# Gyeon or Auto Finesse?



## ReyIndividual (Jul 19, 2018)

Hello everyone! I need to purchase a new tire product, which one would you recommend Gyeon Q2 Tire or Auto Finesse Satin Creme Tire Dressing?


----------



## Danny33232 (Sep 11, 2017)

Gyeon Q2 great product it's one of my go 2 dressing


ReyIndividual said:


> Hello everyone!

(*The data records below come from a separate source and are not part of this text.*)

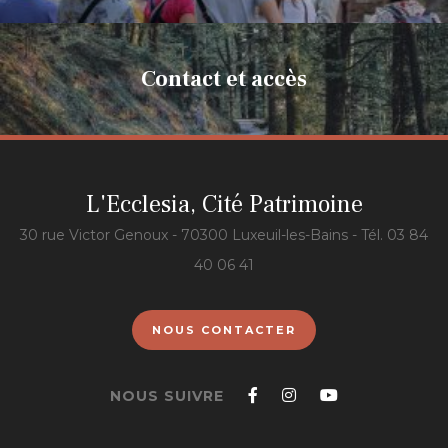
Contact et accès
L'Ecclesia, Cité Patrimoine
30 rue Victor Genoux - 70300 Luxeuil-les-Bains - Tél. 03 84
40 06 41
NOUS CONTACTER
Suivez-
Suivez-
Suivez-
NOUS SUIVRE
nous
nous
nous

I need to purchase a new tire product, which one would you recommend Gyeon Q2 Tire or Auto Finesse Satin Creme Tire Dressing?

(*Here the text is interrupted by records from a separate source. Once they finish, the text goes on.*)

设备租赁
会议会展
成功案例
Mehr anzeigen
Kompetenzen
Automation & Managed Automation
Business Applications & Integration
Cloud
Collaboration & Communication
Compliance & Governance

Sent from my Pixel 2 XL using Tapatalk


----------



## mikster (Jan 4, 2016)

+1 for gyeon


----------



## bildo (Mar 29, 2008)

Gyeon Tire was a popular choice in this thread:
http://www.detailingworld.co.uk/forum/showthread.php?p=5511927

AF, wasn't.


----------



## beatty599 (Sep 18, 2016)

Just bought Gyeon to try, but got the AF as a prize before from a car show and would never buy it absolutely awful. 

Previously I was using Meg's Endurance and Waxaddict Feeder, Waxaddict's being the better.


----------



## Nidge76 (Sep 16, 2016)

I've never used Gyeon but I got rid of AF Satin it didn't do anything for me at all. 

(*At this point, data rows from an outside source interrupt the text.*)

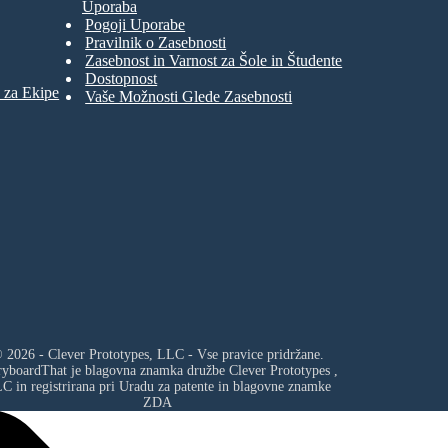
Uporaba
Pogoji Uporabe
Pravilnik o Zasebnosti
Zasebnost in Varnost za Šole in Študente
Dostopnost
 za Ekipe
Vaše Možnosti Glede Zasebnosti
 2026 - Clever Prototypes, LLC - Vse pravice pridržane.
ryboardThat je blagovna znamka družbe
Clever Prototypes ,
LC
in registrirana pri Uradu za patente in blagovne znamke
ZDA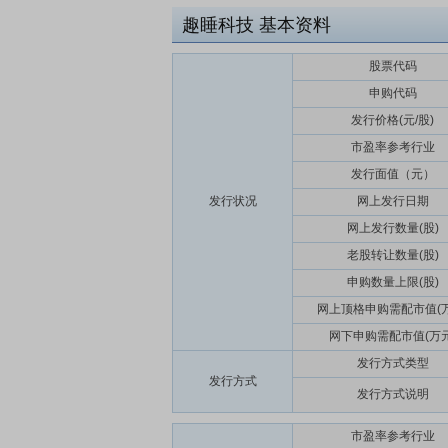
趣睡科技
基本资料
股票代码
申购代码
发行价格(元/股)
市盈率参考行业
发行面值（元）
发行状况
网上发行日期
网上发行数量(股)
老股转让数量(股)
申购数量上限(股)
网上顶格申购需配市值(万
网下申购需配市值(万元
发行方式类型
发行方式
发行方式说明
市盈率参考行业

Sent from my F3311 using Tapatalk


----------



## jdo (Aug 24, 2010)

+1 Gyeon


----------



## Brad-ST (Nov 17, 2013)

Never tried the Gyeon one but I had the AF creme and thought it was awful, didn’t last long at all, ended up giving it away still full


----------



## muzzer (Feb 13, 2011)

Big fan of Gyeon products


----------



## joe_con19 (Aug 1, 2015)

Another one for Gyeon..Great stuff


----------



## Blueberry (Aug 10, 2007)

Gyeon every time


----------



## big dave 666 (Aug 2, 2014)

No contest...... Gyeon. Just buy it..... You won't be disappointed


----------



## turbanator (May 21, 2011)

+1 for gyeon


----------



## ReyIndividual (Jul 19, 2018)

The consensus is to go for Gyeon Q2 Tire. Thank you all very much for your recommendations.


----------



## Soul boy 68 (Sep 8, 2013)

Let's not forget that Gyeon Q2 is also a tyer protectant, excellent product.


----------



## Sim (Feb 18, 2008)

I’ve been using Gyeon tyre for a couple of years. I switched from AF Satin Creme and found it much better


----------



## jamiepollock643 (May 12, 2013)

Gyeon every single time. Don’t go near the auto finesse one unless you enjoy wasting money.


----------



## mangove21 (Apr 26, 2015)

I like the af creme Tbh. But I've found better results with carbon collective sateen. Not tried gyeon so can't say

Sent from my ONEPLUS A5000 using Tapatalk


----------



## Chris Donaldson (Jun 26, 2016)

Gyeon has fast become my go to range of products.


----------



## cangri (Feb 25, 2011)

Gyeon for the win!


----------



## Mitch8 (Nov 9, 2009)

Gyeon Tire without a doubt :thumb:


----------



## todds (Feb 17, 2015)

gyeon tire without a doubt
regards
todds


----------



## ReyIndividual (Jul 19, 2018)

Thank you all very much. It is a clear choice between Satin Creme and Q2.


----------



## kylehastings1 (Nov 8, 2018)

Af triple is a good product but I would sway towards gyeon products, there is a reason why most high end retailers use the products ( that was my reason for trying them)








And then this happened

Sent from my iPhone using Tapatalk


----------



## Mitch8 (Nov 9, 2009)

kylehastings1 said:


> Af triple is a good product but I would sway towards gyeon products, there is a reason why most high end retailers use the products ( that was my reason for trying them)
> 
> 
> 
> ...


Wow - Thats some haul you got there :doublesho


----------



## kylehastings1 (Nov 8, 2018)

Cost a fortune but the products last a long time as you don’t really need a lot


Sent from my iPhone using Tapatalk


----------



## viperfire (Apr 10, 2007)

Gyeon all day:thumb:


----------



## dave955 (May 27, 2008)

Gyeon hear as well 
















Sent from my iPhone using Tapatalk


----------



## TonyHill (Jul 28, 2015)

Makes you wonder if AF actually tested this product at all for finish, longevity, etc.... As it seems universally disliked :doublesho


----------



## beatty599 (Sep 18, 2016)

I like Gyeon Tire, but Waxaddict Tyre Feeder is far far better in my opinion. Can sling a little bit unlike Gyeon though, but longevity is better for Waxaddict.


----------